Impersonal Trainers

A blog for fitness, nutrition, and motivation.

Archive for Fitness – Exercises

Walking Lunge with Dumbbell


1. Stand with feet hip width apart.

2. Hold a Dumbbell in each hand.

3. Step forward 2-3 feet forming a 90 degree bend at the front hip and knee.

4. DO NOT allow front knee to extend past the big toe.

5. Push body up and move the back foot beside the front foot.

6. Alternate feet and repeat.

7. Remember to keep head and back upright in a neutral position.

8. Shoulders and hips should remain squared at all times.

9. Watch for proper knee alignment; do not let front knee extend past big toe or deviate laterally or medially.

10. Back knee should not come in contact with floor.

Cobra on Floor


1. Start by lying on your stomach with your arms at your sides.

2. Slowly raise your shoulders up off the ground by contracting your low back.

3. Return to the starting position and repeat.

Alternating Toe Touch


1. Lie back onto floor or bench with feet up into the air.

2. Head should be in a neutral position with a space between chin and chest.

3. Leading with the chin and chest towards the ceiling, contract the abdominal and raise shoulders off floor or bench.

4. Extend one arm and reach for the opposite foot.

5. Return to start position and repeat with other hand.

6. Remember to keep head and back in a neutral position; hyperextension or flexion may cause injury.

7. To increase resistance, hold medicine ball in hands; to decrease resistance, position hand closer towards body.

Reverse Exercise Band Woodchop on Exercise Ball


1. Start by sitting on a ball and reaching down and grabbing your band.

2. Keeping your arms straight rotate your body and raise your arms up towards the opposite shoulder.

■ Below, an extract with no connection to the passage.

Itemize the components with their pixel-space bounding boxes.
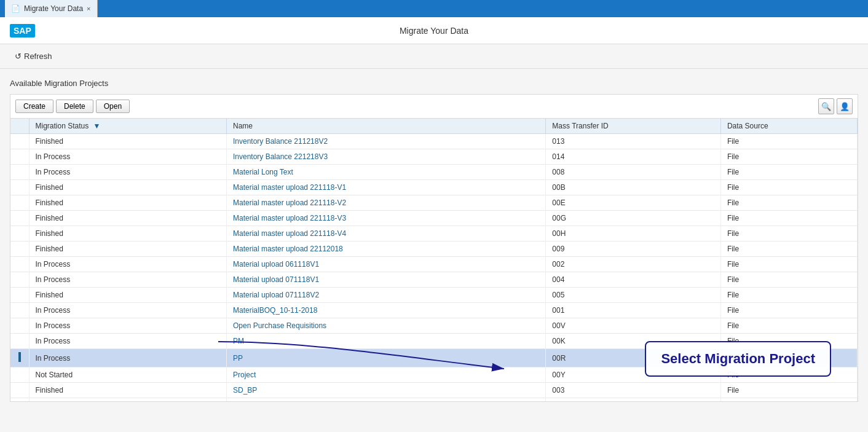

3. Return to the starting position and repeat for the desired repetitions.

4. Complete same movement with the other side.

Standing Chest Press with Exercise Band


1. Start by securing the band at chest level behind you and standing with your feet together.

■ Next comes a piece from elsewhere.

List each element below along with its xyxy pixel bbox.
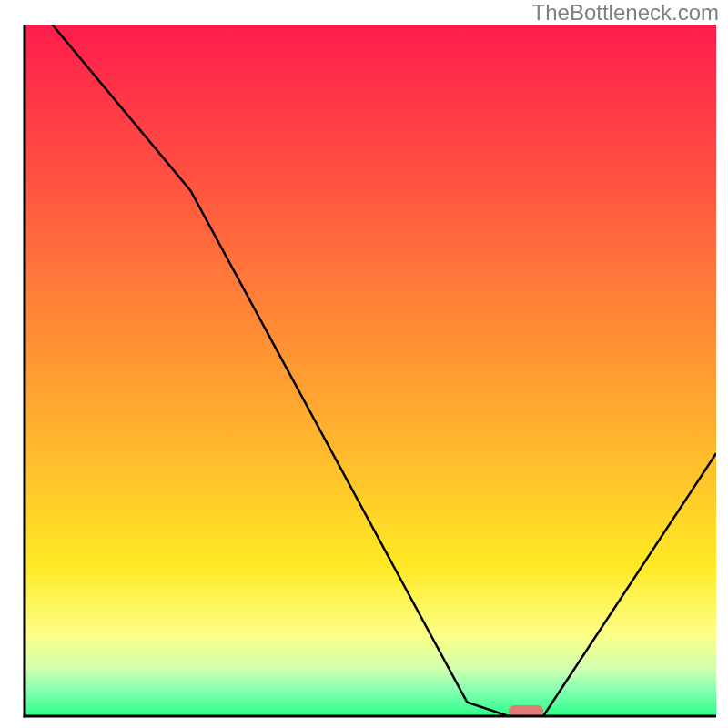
bottleneck-chart: TheBottleneck.com xyxy=(0,0,728,728)
watermark-text: TheBottleneck.com xyxy=(532,0,719,25)
optimal-range-marker xyxy=(509,705,543,716)
chart-svg xyxy=(0,0,728,728)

2. To have a more stable stance you can bring one foot in front of the other in a staggered stance(lunge stance).

3. Hold the band with your hands at chest level and your elbows back.

4. Press the bands out away from your body until your arms are extended.

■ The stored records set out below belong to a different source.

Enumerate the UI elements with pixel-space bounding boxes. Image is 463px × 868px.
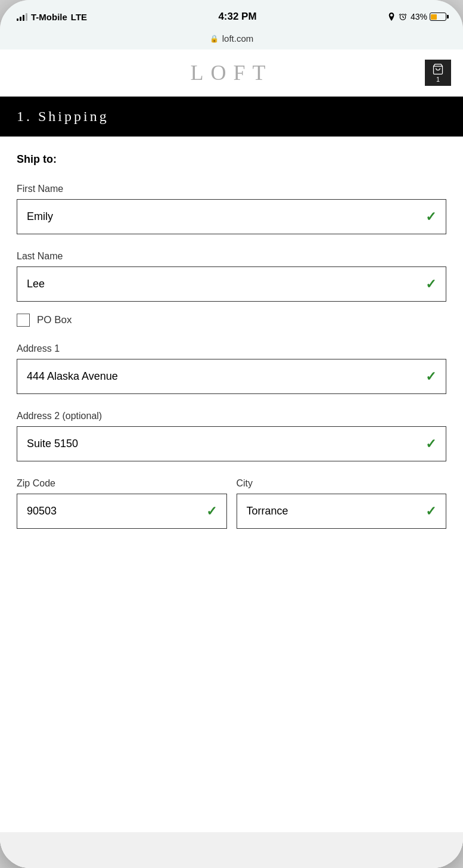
city-label: City <box>237 478 447 489</box>
carrier-label: T-Mobile <box>31 12 67 22</box>
battery-fill <box>431 14 437 20</box>
phone-frame: T-Mobile LTE 4:32 PM 43% 🔒 loft.com <box>0 0 463 868</box>
po-box-checkbox[interactable] <box>17 314 30 327</box>
first-name-check-icon: ✓ <box>425 209 436 225</box>
address1-check-icon: ✓ <box>425 369 436 385</box>
battery-percent: 43% <box>411 12 427 21</box>
app-header: LOFT 1 <box>0 49 463 97</box>
first-name-input-wrapper: ✓ <box>17 199 446 234</box>
last-name-input[interactable] <box>17 267 446 301</box>
network-label: LTE <box>71 12 87 22</box>
address2-field-group: Address 2 (optional) ✓ <box>17 411 446 461</box>
first-name-label: First Name <box>17 184 446 194</box>
lock-icon: 🔒 <box>210 35 219 43</box>
zip-label: Zip Code <box>17 478 227 489</box>
address1-field-group: Address 1 ✓ <box>17 343 446 394</box>
signal-bars-icon <box>17 13 27 21</box>
zip-check-icon: ✓ <box>206 504 217 519</box>
zip-field-group: Zip Code ✓ <box>17 478 227 529</box>
city-input-wrapper: ✓ <box>237 494 447 529</box>
address2-input[interactable] <box>17 427 446 461</box>
bottom-spacer <box>0 832 463 868</box>
last-name-check-icon: ✓ <box>425 277 436 292</box>
address2-check-icon: ✓ <box>425 436 436 452</box>
last-name-input-wrapper: ✓ <box>17 266 446 302</box>
zip-city-row: Zip Code ✓ City ✓ <box>17 478 446 529</box>
last-name-label: Last Name <box>17 251 446 262</box>
cart-count: 1 <box>436 76 440 83</box>
cart-button[interactable]: 1 <box>425 60 451 86</box>
status-right: 43% <box>388 12 446 21</box>
battery-icon <box>430 13 446 21</box>
time-label: 4:32 PM <box>218 11 256 23</box>
address1-input[interactable] <box>17 359 446 393</box>
ship-to-label: Ship to: <box>17 153 446 166</box>
cart-icon <box>431 63 445 75</box>
first-name-input[interactable] <box>17 200 446 234</box>
address2-input-wrapper: ✓ <box>17 426 446 461</box>
last-name-field-group: Last Name ✓ <box>17 251 446 302</box>
status-left: T-Mobile LTE <box>17 12 87 22</box>
main-content: LOFT 1 1. Shipping Ship to: First Name <box>0 49 463 868</box>
url-text: loft.com <box>222 33 254 44</box>
status-bar: T-Mobile LTE 4:32 PM 43% <box>0 0 463 31</box>
city-check-icon: ✓ <box>425 504 436 519</box>
location-icon <box>388 13 395 21</box>
address1-label: Address 1 <box>17 343 446 354</box>
po-box-row: PO Box <box>17 314 446 327</box>
section-header: 1. Shipping <box>0 97 463 137</box>
address1-input-wrapper: ✓ <box>17 359 446 394</box>
address2-label: Address 2 (optional) <box>17 411 446 421</box>
po-box-label: PO Box <box>37 314 72 326</box>
zip-input[interactable] <box>17 494 226 528</box>
city-field-group: City ✓ <box>237 478 447 529</box>
form-container: Ship to: First Name ✓ Last Name ✓ <box>0 137 463 832</box>
alarm-icon <box>399 13 407 21</box>
battery-indicator: 43% <box>411 12 446 21</box>
first-name-field-group: First Name ✓ <box>17 184 446 234</box>
city-input[interactable] <box>237 494 446 528</box>
app-logo: LOFT <box>191 60 273 85</box>
zip-input-wrapper: ✓ <box>17 494 227 529</box>
section-title: 1. Shipping <box>17 108 109 124</box>
url-bar: 🔒 loft.com <box>0 31 463 49</box>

5. Return to the starting position and repeat for the recommended repetitions.

Seated Internal Band Rotation on Exercise Ball


1. Start by sitting on a resistance ball and hold the band with your inside hand.

2. The band should be secured level with your hand.

3. Keeping your elbow tucked at your side rotate the band in and towards your body.

4. Make sure your elbow does not leave your side and return to the start position and repeat.

Single Leg Curl on Exercise Ball


1. Start by rolling face down onto the ball so that the ball is under your hips.
2. Place your hands on the ground for stability with both legs elevated off the ground.
3. Curl one leg up towards your back and then return to the starting position.
4. Repeat with the other leg.
5. To add intensity you can place an ankle weight around your legs.

Single Leg Crunch on Exercise Ball


1. Sit in upright position on an exercise ball with feet flat on floor.

2. Walk feet forward allowing ball to roll underneath body until it is positioned on lower to mid-back region.

3. Raise hips slightly to create a “table top” position parallel to floor.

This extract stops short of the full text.